My husband (the UK citizen) and I (the US citizen) got married in the UK last year, and are going through the process of filing the I-130 from the UK (I've sent it off to the London Embassy, as I've been a resident in the UK for over 6 months now). So, I understand your confusion, but I do think there is something you haven't considered, namely that you can't just get married in the UK if your bf is coming over as a tourist. He can apply for a fiancé visa, but it's very expensive, much more so than the US K-1 or CR-1 visa process, and you'd have to prove you can sponsor him by making at least £18,600/year. You can't use third party sponsors to help you meet the financial requirement in the UK, either.

Now YOU could go to the US and get married there as a tourist, but you'd then need to return to the UK (you could try to stay in the US and adjust your status there, but it isn't legally recommended).
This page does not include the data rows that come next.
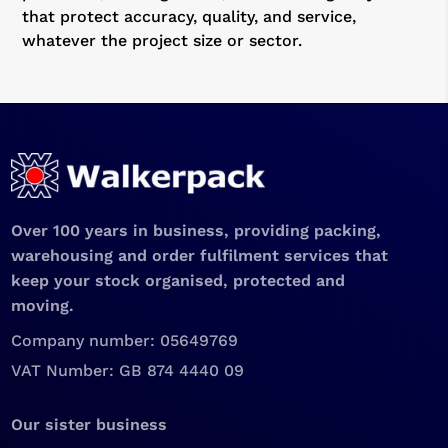
that protect accuracy, quality, and service,
whatever the project size or sector.
Over 100 years in business, providing packing,
warehousing and order fulfilment services that
keep your stock organised, protected and
moving.
Company number: 05649769
VAT Number: GB 874 4440 09
Our sister business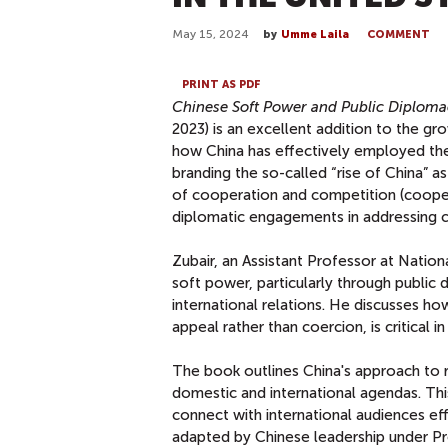
May 15, 2024
by
Umme Laila
COMMENT
PRINT AS PDF
Chinese Soft Power and Public Diplomac
2023) is an excellent addition to the gr
how China has effectively employed the
branding the so-called “rise of China” a
of cooperation and competition (coopeti
diplomatic engagements in addressing 
Zubair, an Assistant Professor at Nation
soft power, particularly through public 
international relations. He discusses h
appeal rather than coercion, is critical
The book outlines China's approach to r
domestic and international agendas. This
connect with international audiences ef
adapted by Chinese leadership under Pr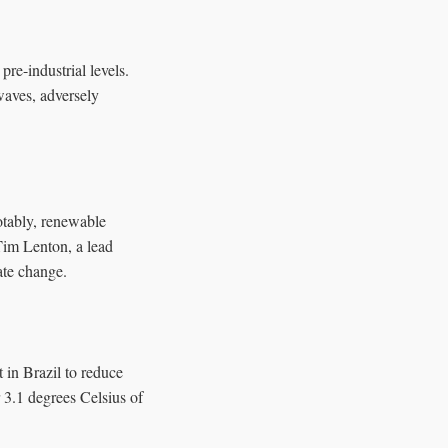
re-industrial levels.
waves, adversely
otably, renewable
 Tim Lenton, a lead
ate change.
 in Brazil to reduce
r 3.1 degrees Celsius of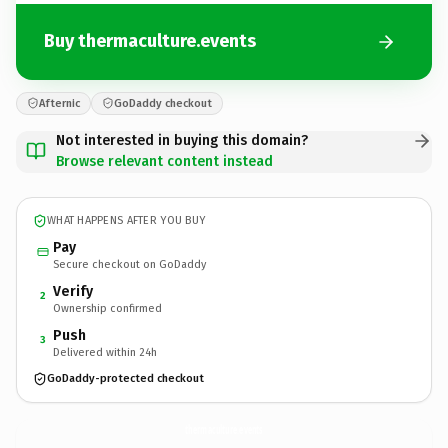
Buy thermaculture.events
Afternic
GoDaddy checkout
Not interested in buying this domain?
Browse relevant content instead
WHAT HAPPENS AFTER YOU BUY
Pay
Secure checkout on GoDaddy
Verify
2
Ownership confirmed
Push
3
Delivered within 24h
GoDaddy-protected checkout
thermaculture.
events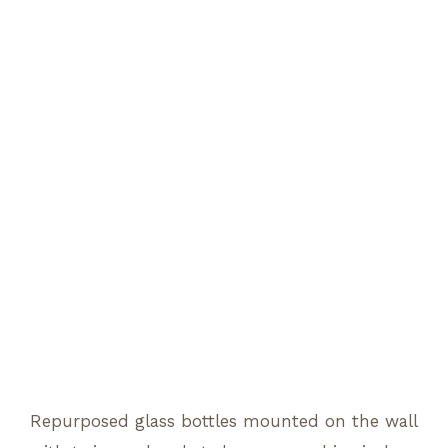
Repurposed glass bottles mounted on the wall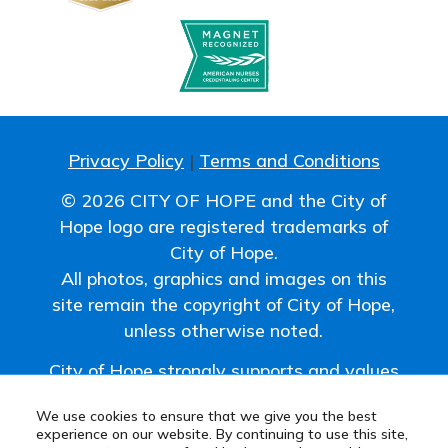
Privacy Policy
|
Terms and Conditions
© 2026 CITY OF HOPE and the City of
Hope logo are registered trademarks of
City of Hope.
All photos, graphics and images on this
site remain the copyright of City of Hope,
unless otherwise noted.
City of Hope strongly supports and values
the uniqueness of all individuals and
We use cookies to ensure that we give you the best
promotes a work environment where
experience on our website. By continuing to use this site,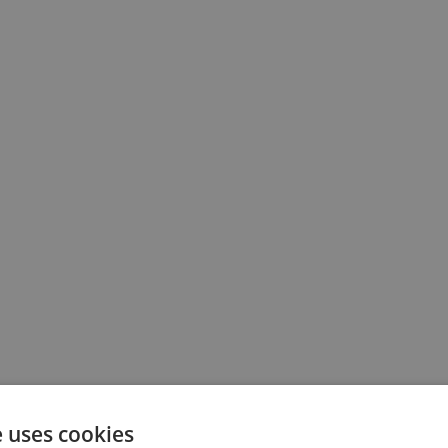
e uses cookies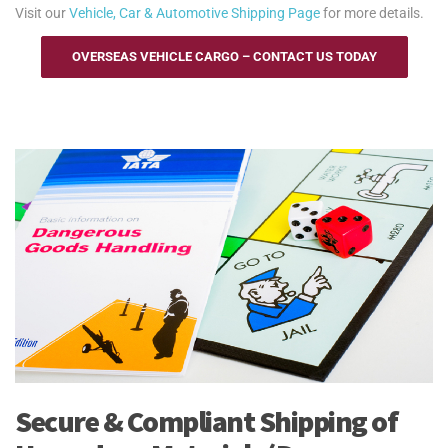
Visit our
Vehicle, Car & Automotive Shipping Page
for more details.
OVERSEAS VEHICLE CARGO – CONTACT US TODAY
Secure & Compliant Shipping of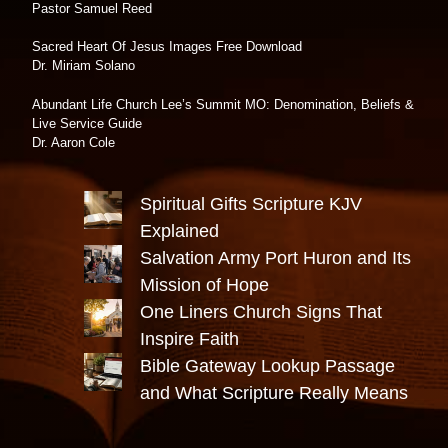
Pastor Samuel Reed
Sacred Heart Of Jesus Images Free Download
Dr. Miriam Solano
Abundant Life Church Lee’s Summit MO: Denomination, Beliefs &
Live Service Guide
Dr. Aaron Cole
Spiritual Gifts Scripture KJV
Explained
Salvation Army Port Huron and Its
Mission of Hope
One Liners Church Signs That
Inspire Faith
Bible Gateway Lookup Passage
and What Scripture Really Means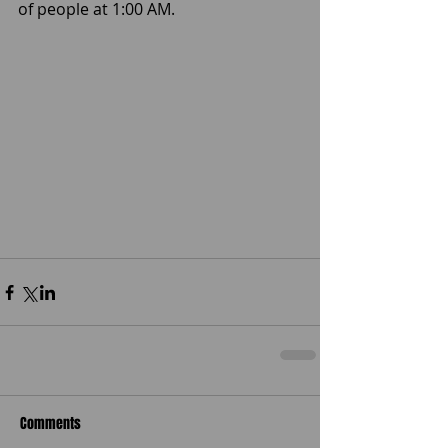
of people at 1:00 AM. 
Comments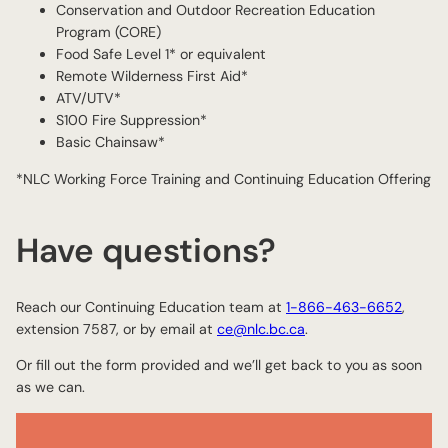
Conservation and Outdoor Recreation Education
Program (CORE)
Food Safe Level 1* or equivalent
Remote Wilderness First Aid*
ATV/UTV*
S100 Fire Suppression*
Basic Chainsaw*
*NLC Working Force Training and Continuing Education Offering
Have questions?
Reach our Continuing Education team at
1-866-463-6652
,
extension 7587, or by email at
ce@nlc.bc.ca
.
Or fill out the form provided and we’ll get back to you as soon
as we can.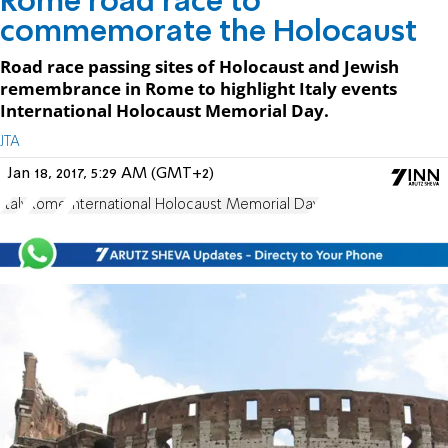
Rome road race to
commemorate the Holocaust
Road race passing sites of Holocaust and Jewish
remembrance in Rome to highlight Italy events
International Holocaust Memorial Day.
JTA
Jan 18, 2017, 5:29 AM (GMT+2)
Italy
Rome
International Holocaust Memorial Day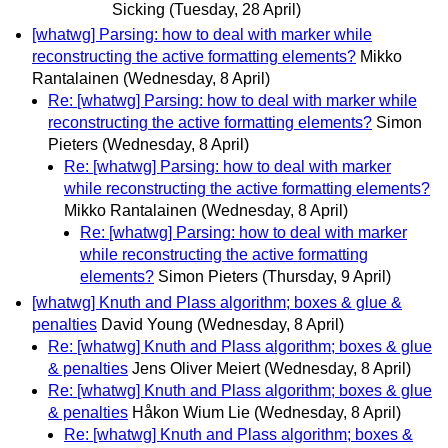
Sicking
(Tuesday, 28 April)
[whatwg] Parsing: how to deal with marker while
reconstructing the active formatting elements?
Mikko
Rantalainen
(Wednesday, 8 April)
Re: [whatwg] Parsing: how to deal with marker while
reconstructing the active formatting elements?
Simon
Pieters
(Wednesday, 8 April)
Re: [whatwg] Parsing: how to deal with marker
while reconstructing the active formatting elements?
Mikko Rantalainen
(Wednesday, 8 April)
Re: [whatwg] Parsing: how to deal with marker
while reconstructing the active formatting
elements?
Simon Pieters
(Thursday, 9 April)
[whatwg] Knuth and Plass algorithm; boxes & glue &
penalties
David Young
(Wednesday, 8 April)
Re: [whatwg] Knuth and Plass algorithm; boxes & glue
& penalties
Jens Oliver Meiert
(Wednesday, 8 April)
Re: [whatwg] Knuth and Plass algorithm; boxes & glue
& penalties
Håkon Wium Lie
(Wednesday, 8 April)
Re: [whatwg] Knuth and Plass algorithm; boxes &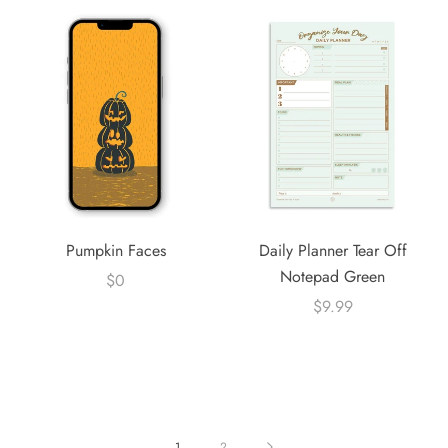
Pumpkin Faces
Daily Planner Tear Off
Notepad Green
$0
$9.99
1
2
Your bf can also have a third party agree to help him sponsor you financially.

The US spousal visa route, whilst much longer and seemingly more complicated, is actually less strict and more affordable than the UK. So, if you ultimately want to live in the US, I'd recommend going the US route, unless you can't stand to be away from each other for a long period of time, which is why my husband and I first applied in the UK. He could meet the financial requirement, we'd planned our wedding there already, and you can do a priority service for a UK visa and get it very quickly.

Hope this helps!! Good luck!!!


----------